* [WHAT IS EXPECTED] Where does the string "disk" occur in the records below? Copy every line that holds it.

┌────────

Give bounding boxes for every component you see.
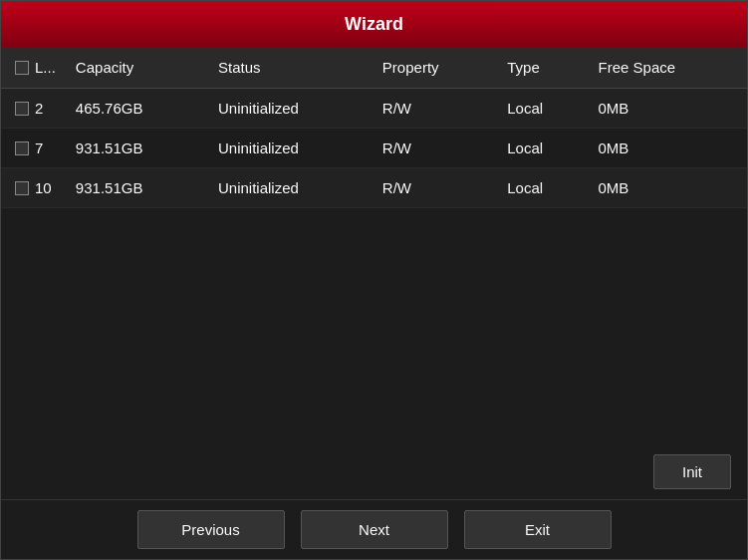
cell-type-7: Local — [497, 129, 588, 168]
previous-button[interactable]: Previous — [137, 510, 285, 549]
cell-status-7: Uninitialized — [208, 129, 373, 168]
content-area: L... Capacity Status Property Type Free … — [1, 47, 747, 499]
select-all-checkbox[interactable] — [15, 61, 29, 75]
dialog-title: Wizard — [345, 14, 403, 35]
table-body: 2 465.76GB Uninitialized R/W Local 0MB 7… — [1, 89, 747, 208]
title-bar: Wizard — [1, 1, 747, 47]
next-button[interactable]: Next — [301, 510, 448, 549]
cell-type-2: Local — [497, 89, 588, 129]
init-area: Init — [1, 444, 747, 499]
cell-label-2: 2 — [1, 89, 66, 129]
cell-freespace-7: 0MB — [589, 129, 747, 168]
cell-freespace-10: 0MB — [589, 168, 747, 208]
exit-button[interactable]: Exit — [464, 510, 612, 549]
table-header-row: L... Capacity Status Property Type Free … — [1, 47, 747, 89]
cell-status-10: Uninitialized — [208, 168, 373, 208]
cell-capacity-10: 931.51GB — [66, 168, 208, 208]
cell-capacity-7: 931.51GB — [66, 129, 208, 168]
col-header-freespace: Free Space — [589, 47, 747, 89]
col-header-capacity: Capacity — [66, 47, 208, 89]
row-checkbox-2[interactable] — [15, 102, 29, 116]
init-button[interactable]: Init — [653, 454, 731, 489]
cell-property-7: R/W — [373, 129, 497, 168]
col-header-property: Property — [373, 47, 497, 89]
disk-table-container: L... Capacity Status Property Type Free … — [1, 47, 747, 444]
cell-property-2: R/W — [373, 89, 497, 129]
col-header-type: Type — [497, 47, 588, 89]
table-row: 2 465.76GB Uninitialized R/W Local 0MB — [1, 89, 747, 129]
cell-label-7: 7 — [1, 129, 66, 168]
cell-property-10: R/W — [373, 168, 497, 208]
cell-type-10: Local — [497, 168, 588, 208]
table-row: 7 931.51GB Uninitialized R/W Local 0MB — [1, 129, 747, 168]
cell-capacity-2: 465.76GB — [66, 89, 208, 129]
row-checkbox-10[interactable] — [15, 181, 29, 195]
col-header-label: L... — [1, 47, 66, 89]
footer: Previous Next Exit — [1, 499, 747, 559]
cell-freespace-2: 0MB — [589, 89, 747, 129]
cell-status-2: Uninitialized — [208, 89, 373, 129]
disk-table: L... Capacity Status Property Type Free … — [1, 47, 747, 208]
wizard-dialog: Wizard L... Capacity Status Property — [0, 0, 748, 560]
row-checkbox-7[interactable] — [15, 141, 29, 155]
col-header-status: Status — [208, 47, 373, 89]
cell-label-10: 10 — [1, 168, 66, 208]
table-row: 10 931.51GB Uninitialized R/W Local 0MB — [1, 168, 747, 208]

└────────

* [SOLUTION]
disk-table-container: L... Capacity Status Property Type Free … — [1, 47, 747, 444]
disk-table: L... Capacity Status Property Type Free … — [1, 47, 747, 208]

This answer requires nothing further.